The Tower

by Johnathon   May 20, 2020


“Why does man abhor his truth?” asked the Tower. “Was the world so wanton that it crafted man’s mask—
Molded by the darkest obsidian through millennia of discord?”

I peered back at the door, its handle rotting, ungraspable. I froze.
It was clear that I could not beguile my way out of this. An overspilling mirror hung above the stairs, creaking.

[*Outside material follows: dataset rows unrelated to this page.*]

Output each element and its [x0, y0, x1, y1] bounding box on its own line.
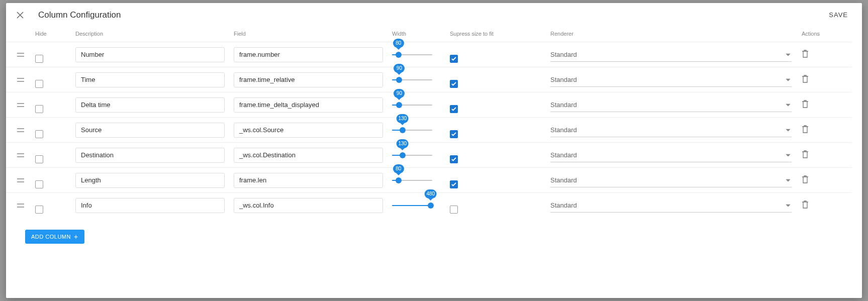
chevron-down-icon: [786, 76, 791, 83]
suppress-checkbox[interactable]: [450, 180, 458, 188]
slider-thumb[interactable]: [428, 203, 434, 209]
delete-icon[interactable]: [802, 75, 809, 83]
drag-handle-icon[interactable]: [6, 103, 35, 108]
suppress-checkbox[interactable]: [450, 130, 458, 138]
suppress-checkbox[interactable]: [450, 206, 458, 214]
slider-thumb[interactable]: [396, 77, 402, 83]
hide-checkbox[interactable]: [35, 180, 43, 188]
header-actions: Actions: [802, 31, 852, 37]
header-width: Width: [392, 31, 450, 37]
renderer-select[interactable]: Standard: [550, 48, 792, 62]
close-icon[interactable]: [16, 11, 24, 19]
plus-icon: +: [74, 233, 78, 240]
description-input[interactable]: [75, 173, 225, 188]
delete-icon[interactable]: [802, 125, 809, 133]
delete-icon[interactable]: [802, 150, 809, 158]
renderer-value: Standard: [550, 151, 577, 159]
field-input[interactable]: [234, 72, 383, 87]
field-input[interactable]: [234, 148, 383, 163]
chevron-down-icon: [786, 202, 791, 209]
drag-handle-icon[interactable]: [6, 128, 35, 133]
description-input[interactable]: [75, 72, 225, 87]
slider-value-badge: 130: [396, 114, 409, 123]
drag-handle-icon[interactable]: [6, 203, 35, 208]
field-input[interactable]: [234, 198, 383, 213]
header-field: Field: [234, 31, 392, 37]
add-column-button[interactable]: ADD COLUMN +: [25, 230, 84, 244]
slider-thumb[interactable]: [400, 127, 406, 133]
renderer-select[interactable]: Standard: [550, 173, 792, 187]
table-row: 480Standard: [6, 192, 852, 218]
slider-value-badge: 90: [394, 64, 405, 73]
chevron-down-icon: [786, 176, 791, 184]
hide-checkbox[interactable]: [35, 155, 43, 163]
suppress-checkbox[interactable]: [450, 155, 458, 163]
table-row: 80Standard: [6, 42, 852, 67]
width-slider[interactable]: 80: [392, 168, 450, 193]
slider-value-badge: 480: [424, 189, 437, 198]
delete-icon[interactable]: [802, 100, 809, 108]
renderer-value: Standard: [550, 176, 577, 184]
renderer-value: Standard: [550, 76, 577, 83]
suppress-checkbox[interactable]: [450, 80, 458, 88]
chevron-down-icon: [786, 126, 791, 134]
drag-handle-icon[interactable]: [6, 77, 35, 82]
renderer-select[interactable]: Standard: [550, 73, 792, 87]
chevron-down-icon: [786, 101, 791, 109]
suppress-checkbox[interactable]: [450, 105, 458, 113]
slider-thumb[interactable]: [400, 152, 406, 158]
renderer-value: Standard: [550, 202, 577, 209]
renderer-select[interactable]: Standard: [550, 148, 792, 162]
header-hide: Hide: [35, 31, 75, 37]
hide-checkbox[interactable]: [35, 130, 43, 138]
save-button[interactable]: SAVE: [825, 9, 852, 21]
slider-value-badge: 80: [393, 39, 404, 48]
hide-checkbox[interactable]: [35, 80, 43, 88]
field-input[interactable]: [234, 123, 383, 138]
table-row: 130Standard: [6, 142, 852, 167]
drag-handle-icon[interactable]: [6, 153, 35, 158]
width-slider[interactable]: 480: [392, 193, 450, 218]
description-input[interactable]: [75, 97, 225, 113]
renderer-value: Standard: [550, 101, 577, 109]
renderer-select[interactable]: Standard: [550, 198, 792, 213]
renderer-select[interactable]: Standard: [550, 123, 792, 137]
add-column-label: ADD COLUMN: [31, 234, 71, 240]
slider-thumb[interactable]: [396, 177, 402, 183]
header-renderer: Renderer: [550, 31, 802, 37]
field-input[interactable]: [234, 97, 383, 113]
table-row: 90Standard: [6, 92, 852, 117]
field-input[interactable]: [234, 47, 383, 62]
description-input[interactable]: [75, 148, 225, 163]
dialog-title: Column Configuration: [38, 10, 825, 20]
renderer-value: Standard: [550, 51, 577, 58]
table-row: 130Standard: [6, 117, 852, 142]
hide-checkbox[interactable]: [35, 206, 43, 214]
slider-value-badge: 80: [393, 164, 404, 173]
table-row: 80Standard: [6, 167, 852, 192]
delete-icon[interactable]: [802, 50, 809, 58]
field-input[interactable]: [234, 173, 383, 188]
hide-checkbox[interactable]: [35, 105, 43, 113]
description-input[interactable]: [75, 198, 225, 213]
renderer-value: Standard: [550, 126, 577, 134]
delete-icon[interactable]: [802, 175, 809, 183]
header-suppress: Supress size to fit: [450, 31, 550, 37]
slider-thumb[interactable]: [396, 52, 402, 58]
column-config-dialog: Column Configuration SAVE Hide Descripti…: [6, 3, 862, 298]
suppress-checkbox[interactable]: [450, 55, 458, 63]
description-input[interactable]: [75, 123, 225, 138]
slider-value-badge: 130: [396, 139, 409, 148]
dialog-header: Column Configuration SAVE: [6, 3, 862, 27]
chevron-down-icon: [786, 51, 791, 58]
chevron-down-icon: [786, 151, 791, 159]
drag-handle-icon[interactable]: [6, 52, 35, 57]
drag-handle-icon[interactable]: [6, 178, 35, 183]
description-input[interactable]: [75, 47, 225, 62]
slider-thumb[interactable]: [396, 102, 402, 108]
table-row: 90Standard: [6, 67, 852, 92]
delete-icon[interactable]: [802, 200, 809, 209]
renderer-select[interactable]: Standard: [550, 98, 792, 112]
hide-checkbox[interactable]: [35, 55, 43, 63]
table-header-row: Hide Description Field Width Supress siz…: [6, 27, 852, 42]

I had found it amidst the trailing vines, the veins of self-reproach.
Though unfamiliar, this ardent province smelled of stardust.
A distant song guided my heart through indelible memories
That adorned an otherwise austere pallet of ice and murk.
While unthreatening, the spire told of feckless men, whose
Legacy rendered us useless, fleeting, and without valor.

“But you believe yourself to be immune—unsullied by the cruel jest of your fathers? Laughably so, you are worse.”
What could it gain from eviscerating my certainty, I thought.
I’ve lived my life bound by the chains of weariness, not misbelief.
What of this banter? I loathed such dissension as the walls
Taunted and prodded the primordial instability of my mind.

“This is not to say that you are infantile or trivial!” it bellowed.
“What is humanity if not a volatile enigma, fueled by mishaps,
contention, and lost desires that culminate in futility?”
Was it toying with me? My ego cannibalized itself, and
The ground on which I stood, seemingly astute, gave in.
In trepidation, I grabbed the mirror as the world collapsed.

I could have given in, allowed myself to be consumed—
But this wasn’t its endgame—no, it couldn’t have been.
Dangling above an endless maelstrom of noise,
I could have sworn that the noise became a word, and that word
Knew me better than I’d known myself. It was the Tower.
And in the mirror, in that juncture, I saw nothing-save a pair of hollow eyes, following me as I finally let go.